Achieving superplastic elongations in an AZ80 magnesium alloy processed by high-pressure torsion.

Abstract

Processing magnesium alloy by High-Pressure Torsion (HPT) is a technique used successfully to refine the grains of an alloy to the submicrometer and nanometer scale to produce an ultrafine grained microstructure. Grain refinement can improve the mechanical properties of magnesium alloys as well as enhancing its ductility and providing a potential for exhibiting superplastic behaviour at elevated temperature. Research was conducted to process the AZ80 magnesium alloy by HPT at room temperature for different numbers of turns with the microstructures before and after HPT critically investigated using scanning electron microscopy (SEM), transmission electron microscopy (TEM) and Vickers microhardness (Hv) tests.

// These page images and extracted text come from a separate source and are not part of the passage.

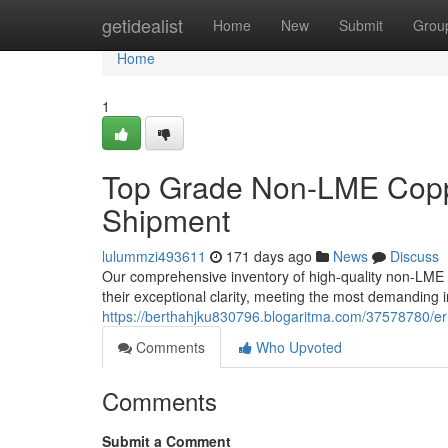
Home
getidealist
Home
New
Submit
Grou
Home
1
Top Grade Non-LME Copp
Shipment
lulummzi493611
171 days ago
News
Discuss
Our comprehensive inventory of high-quality non-LME 
their exceptional clarity, meeting the most demanding 
https://berthahjku830796.blogaritma.com/37578780/er
Comments
Who Upvoted
Comments
Submit a Comment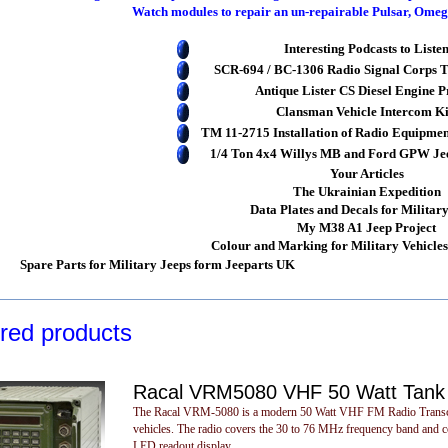
Watch modules to repair an un-repairable Pulsar, Om
Interesting Podcasts to Liste
SCR-694 / BC-1306 Radio Signal Corps T
Antique Lister CS Diesel Engine P
Clansman Vehicle Intercom Ki
TM 11-2715 Installation of Radio Equipmen
1/4 Ton 4x4 Willys MB and Ford GPW Jeep
Your Articles
The Ukrainian Expedition
Data Plates and Decals for Militar
My M38 A1 Jeep Project
Colour and Marking for Military Vehicle
Spare Parts for Military Jeeps form Jeeparts UK
red products
Racal VRM5080 VHF 50 Watt Tank 
The Racal VRM-5080 is a modern 50 Watt VHF FM Radio Transceiver
vehicles. The radio covers the 30 to 76 MHz frequency band and co
LED readout display.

Subsequently, tensile specimens were cut from the processed disks and pulled in tension to failure at temperatures of 473, 523 and 573 K and at strain rates in the range from 1.4 × 10 4 to 1.4 × 10-¬1 s-1. The introduction of superplasticity in the AZ80 magnesium alloy when processing by HPT was demonstrated for the first time with a maximum elongation of 645% at a testing temperature of 573 K. There was also evidence for low temperature superplasticity with an elongation of 423% at 473 K. The dominant mechanism for superplastic flow was grain boundary sliding with a strain rate sensitivity of m ≈ 0.5 and an activation energy of Q ≈ 73 kJ mol-1.